Jack Dempseys breeding in South Dakota hot springs
Posted 16 January 2013 - 06:48 PM
I recognize that picture; that's my local farmer's market. Or at least it looks like the farmer's market outside of Greensboro on the Winston-Salem side. When I went there a few months ago there was water hyacinth in tubs and fountains. I noticed it and commented to my friends about it but didn't do anything else. It's already here and has been here for a long time. http://nas.er.usgs.g...s/ei_crass.html There is a long history of people putting terribly invasive species in ponds and not batting an eye. *coughs* goldfish. The one good thing is that plants like water hyacinth don't usually stick around. It's from Brazil and not really capable of overwintering well. The hot springs and warm water factory refuges mentioned in the article are not really all that common. Tropical species usually die.
Edited by EricaWieser, 16 January 2013 - 06:50 PM.
Posted 17 January 2013 - 09:13 AM
Posted 17 January 2013 - 10:14 AM
But, it is important for us to know as native fish enthusiasts that there is this perception out there about aquarists... true or not it doesn't matter... it is a perception that we have to be careful of. Some of us like to keep fish in aquariums. Native fish. And we need to make sure that we are living to and promoting only the highest standards. So while I don't agree with this guys attitude, I am interested to see it and understand it.
Posted 17 January 2013 - 10:04 PM
Posted 27 January 2013 - 08:52 PM
Edited by wargreen, 27 January 2013 - 08:53 PM.

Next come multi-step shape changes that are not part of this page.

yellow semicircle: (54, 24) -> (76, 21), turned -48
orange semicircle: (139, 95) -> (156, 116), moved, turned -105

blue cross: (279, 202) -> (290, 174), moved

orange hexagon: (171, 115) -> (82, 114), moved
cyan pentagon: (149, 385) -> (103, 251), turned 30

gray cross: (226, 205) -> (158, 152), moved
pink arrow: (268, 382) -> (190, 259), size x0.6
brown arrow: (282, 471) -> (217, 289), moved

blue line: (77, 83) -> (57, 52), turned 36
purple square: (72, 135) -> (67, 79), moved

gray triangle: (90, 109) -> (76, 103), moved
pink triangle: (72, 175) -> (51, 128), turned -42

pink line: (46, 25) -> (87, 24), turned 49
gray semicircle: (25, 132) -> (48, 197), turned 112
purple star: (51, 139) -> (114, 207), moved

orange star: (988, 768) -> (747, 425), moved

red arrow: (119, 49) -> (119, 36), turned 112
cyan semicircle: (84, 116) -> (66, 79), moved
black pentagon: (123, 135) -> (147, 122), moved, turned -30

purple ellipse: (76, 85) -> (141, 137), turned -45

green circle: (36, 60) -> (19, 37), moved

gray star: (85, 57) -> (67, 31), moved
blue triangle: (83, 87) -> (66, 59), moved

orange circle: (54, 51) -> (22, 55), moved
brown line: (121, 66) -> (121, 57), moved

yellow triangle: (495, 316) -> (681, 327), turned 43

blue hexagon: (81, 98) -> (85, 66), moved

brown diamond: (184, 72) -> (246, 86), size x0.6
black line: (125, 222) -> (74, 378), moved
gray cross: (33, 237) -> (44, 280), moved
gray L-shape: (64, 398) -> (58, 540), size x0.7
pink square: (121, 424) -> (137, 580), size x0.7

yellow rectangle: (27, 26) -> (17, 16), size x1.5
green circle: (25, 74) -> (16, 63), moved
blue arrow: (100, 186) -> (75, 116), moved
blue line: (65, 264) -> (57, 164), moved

Posted 30 January 2013 - 02:37 PM
I have also heard from a state hatchery worker that a local man near Hot Springs has a hot spring fed pond in which he keeps tilapia. Hard to believe in a state where winter temps often hit 20 below zero.
Maybe I should take a collecting trip down there to see what sort of surprises I can find. Might be a miniature Amazon.
Edited by GoFisch, 30 January 2013 - 02:47 PM.
Posted 31 January 2013 - 12:02 PM
BTW, I couldn't say that it is KNOWN for the piranha breeding population, but if you go there you most certainly stand a chance of catching one. It is claimed that they aren't breeding, but I have seen 3 fish from that lake, 2", 3.5" and a 5" fish. I assume they would be breeding. I haven't fished there in 10+ years, but I again assume that with a constant temp of 78 ish, it easily could sustain populations.